Description.-It has been shown in the previous sections that research undertakes to describe physiological and behavioral changes over the life-span has been a major thrust in gerontology for the past 25 years. Accurate description of changes over the life-span has not been an easy task, and developmentalists have identified numerous sources of bias in life-span descriptive research and have suggested that a large number of controls are required to ensure the collection of accurate life-span data (e.g., Baltes, 1968; Birren, 1959; Nesselroade & Reese, 1973; Schaie, 1965; Wohwill, 1970). Since it is so troublesome to gather unbiased data describing ontogeny, one must assume that the usefulness of such information has justified the effort. Life-span descriptive psychophysiological data are useful as a first step toward the explanation, prediction, and prevention of behavioral changes in old age inasmuch as they can lead to the identification of variables influencing behavior in old age.

The work of Surwillo (for summary, see Surwillo, 1968), provides an example of the usefulness of the life-span descriptive approach in the psychophysiological study of aging. The descriptive literature on the life-span contained ample evidence that reaction time and the frequency of the EEG alpha rhythm followed similar developmental patterns. Surwillo (1963) attempted to determine if these variables were related, and by simultaneously measuring reaction time and EEG alpha frequency he found a high correlation between the two variables. These results led Surwillo to hypothesize that the slowing of the dominant EEG frequency might be responsible for the slowing of reaction time with age.

The description of physiology-behavior relationships is a useful first step in the generation of hypotheses about behavior in old age, but all too often the life-span descriptive approach has represented the end product of developmental research. Great bodies of descriptive data have been collected, but few attempts have been made to weave such data into theories of behavioral aging or to test hypotheses experimentally which might be generated from descriptive research. Indeed, Surwillo (1963) is one of the few investigators who have used the life-span data to devise a specifically stated hypothesis about the physiological causes of behavior change with age. The life-span descriptive approach succeeds when it is used for its hypothesis generating value, but it fails when it is seen as an end in itself.
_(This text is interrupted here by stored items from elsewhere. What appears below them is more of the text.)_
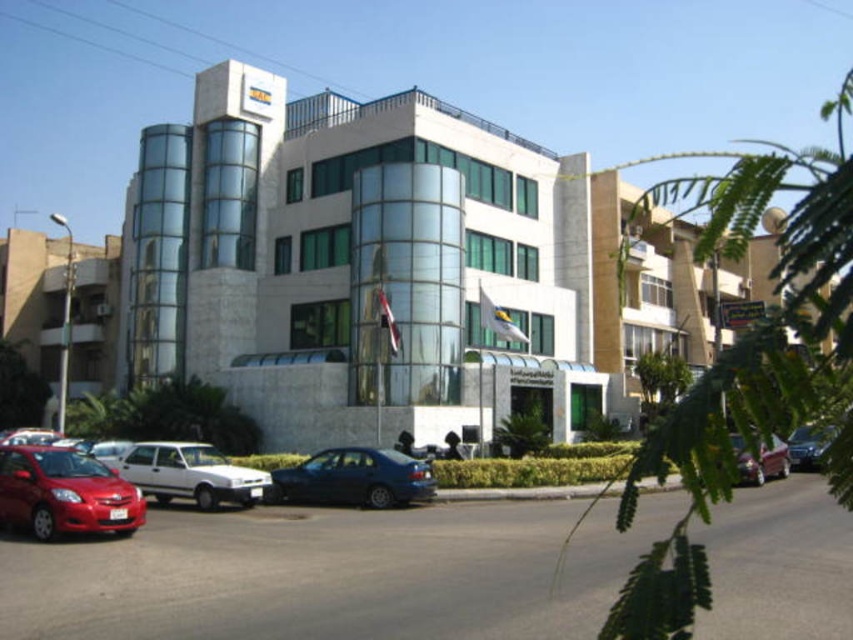 Does shiny red sedan at lower right come in front of metallic blue sedan at center?

Yes, it is.

The width and height of the screenshot is (853, 640). Describe the element at coordinates (759, 460) in the screenshot. I see `shiny red sedan at lower right` at that location.

What do you see at coordinates (759, 460) in the screenshot? I see `shiny red sedan at lower right` at bounding box center [759, 460].

The height and width of the screenshot is (640, 853). Identify the location of shiny red sedan at lower right. [x=759, y=460].

Is point (76, 470) positioned in front of point (787, 444)?

Yes, it is in front of point (787, 444).

Is shiny red sedan at lower left further to the viewer compared to metallic blue sedan at center?

Yes, it is.

Is point (86, 529) in front of point (819, 442)?

Yes, point (86, 529) is in front of point (819, 442).

Where is `shiny red sedan at lower left`? shiny red sedan at lower left is located at coordinates 64,492.

Based on the photo, can you confirm if shiny red sedan at lower left is positioned to the right of shiny red sedan at lower right?

In fact, shiny red sedan at lower left is to the left of shiny red sedan at lower right.

Between shiny red sedan at lower left and shiny red sedan at lower right, which one is positioned higher?

shiny red sedan at lower right is above.

Describe the element at coordinates (64, 492) in the screenshot. Image resolution: width=853 pixels, height=640 pixels. I see `shiny red sedan at lower left` at that location.

This screenshot has width=853, height=640. Find the location of `shiny red sedan at lower left`. shiny red sedan at lower left is located at coordinates (64, 492).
Explanation.-In some but not all instances the life-span approach provides useful information for the explanation of behavior in aging. It has been suggested previously that the rate of change in a given physiological variable affects the degree to which behavior is involved, with changes taking place over a short period of time causing greater behaviorial involvement than changes which are spread over the life-span. Concurrent information on physiology-behavior relationships in the aged provides no insight on how the variables reached the current level of functioning. For this reason life-span data are essential in explaining and predicting behavior in old age.